En español | Cutting-edge technology — in some cases, the same type used by Navy SEALs — is making the cars we drive safer for everyone, but particularly for older drivers. If you're in the market for a new car, ask about the following features, many of which give drivers more control and better vision.
No one would argue that having more eyes on the road isn't better, right? These systems use cameras and motion sensors to give drivers a better sense of what's coming at them, which can help them react in time to avoid mishaps.
1. Night Vision: Infrared and thermal imaging technology (this is the technology used by SEALs) lets drivers see several hundred yards down the road in darkness by displaying an image of the road and potential hazards on the car's navigation system screen.
2. Pedestrian Detection: Thank the Navy's infrared technology again, this time for a system that acts as a second set of eyes on the road, scanning for objects in the car's path and sounding an alarm if anything is detected.
3. Lane Departure Warning: A forward-facing camera keeps a virtual eye on road lane markers, sounding an alarm if the car crosses lanes. Some systems will automatically brake the car and bring it back into its lane.
4. Blind Spot Warning: This is a monitor of the lanes next to yours; if you begin to steer into a lane that has a vehicle hidden in your blind spot, the system provides both a visual and audible alert.

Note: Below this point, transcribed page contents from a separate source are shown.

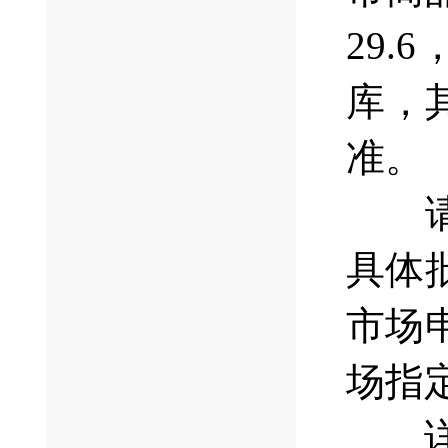
29
库，
准。
请交
具体
市场
场指
详细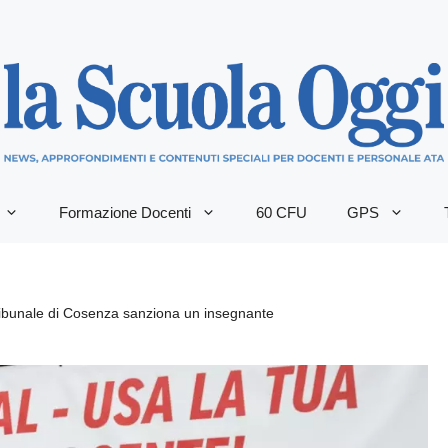
Formazione Docenti
60 CFU
GPS
Tribunale di Cosenza sanziona un insegnante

5. Rear- and Top-View Cameras: Rear-view cameras have become popular with older drivers, as they don't require neck flexibility to safely reverse the car. Top-view cameras take the technology forward, giving a 360-degree virtual view from the vehicle while in motion.

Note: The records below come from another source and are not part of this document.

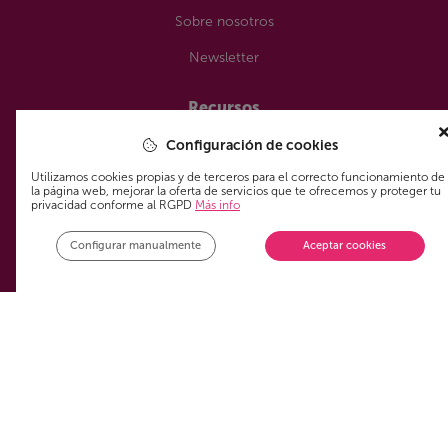
Sobre nosotros
Newsletter
Recursos
Configuración de cookies
Alertas personalizadas
Utilizamos cookies propias y de terceros para el correcto funcionamiento de
Tendencias
la página web, mejorar la oferta de servicios que te ofrecemos y proteger tu
privacidad conforme al RGPD
Más info
FAQs
Configurar manualmente
Aceptar cookies
Partners
Servicios
Paquetes combinados
Móvil
TV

6. Self-Parking: Want to become an expert parallel parker with very little effort? The system controls steering and braking to make sure your car is snug in its parking spot. Nearly hands-free.
And what is driving if not control? Technological advances such as the ones that follow now give drivers an ability to control variables that was once impossible, making for easier driving in wind, rain and generally tough conditions.
7. Auto-Leveling Suspension: When you're driving in high crosswinds, the system automatically adjusts the suspension of the vehicle to counteract the conditions. It's an increasingly popular feature on large SUVs.
8. Active Cruise Control: Using radar, active cruise control keeps your vehicle a safe distance from the car directly ahead. It can also bring your car to a complete and quick stop if the driver in front of you slams on the brakes.
9. Self-Drying Brakes: In rainy conditions, cars with wet brakes take longer to stop. Self-drying systems intermittently brake very lightly every few seconds in wet conditions, whisking water away from the disc rotors.
10. Emergency Braking Assist: The system can sense how hard you press on the brake pedal; if extra force is detected, the brakes get a boost, giving you even more emergency stopping power.
11. Heads-Up Display: Ever find yourself glancing away from the road to check your speed or change the radio station? Heads-up display projects information such as your speed onto the windshield, reducing the need to take your eyes off the road.
12. Adaptive Headlights: By illuminating the path your car will follow, adaptive headlights can reduce the chance of a surprise around the corner. Automotive pioneer Preston Tucker had the idea way back in 1948, but it's only recently been perfected. The lights also automatically level, adjusting for dips and rises in the road.
13. Tire Pressure Monitoring Systems: Basic tire pressure monitoring systems sound an alarm or provide some other alert if a tire is low or suddenly losing pressure. More sophisticated systems tell you exactly how much air is in each tire.
14. Hill Start Assist: For manual transmission drivers who get nervous going uphill, hill start assist gives you a few more seconds to get on the gas and let out the clutch. It's available for incline-anxious automatic transmission owners as well.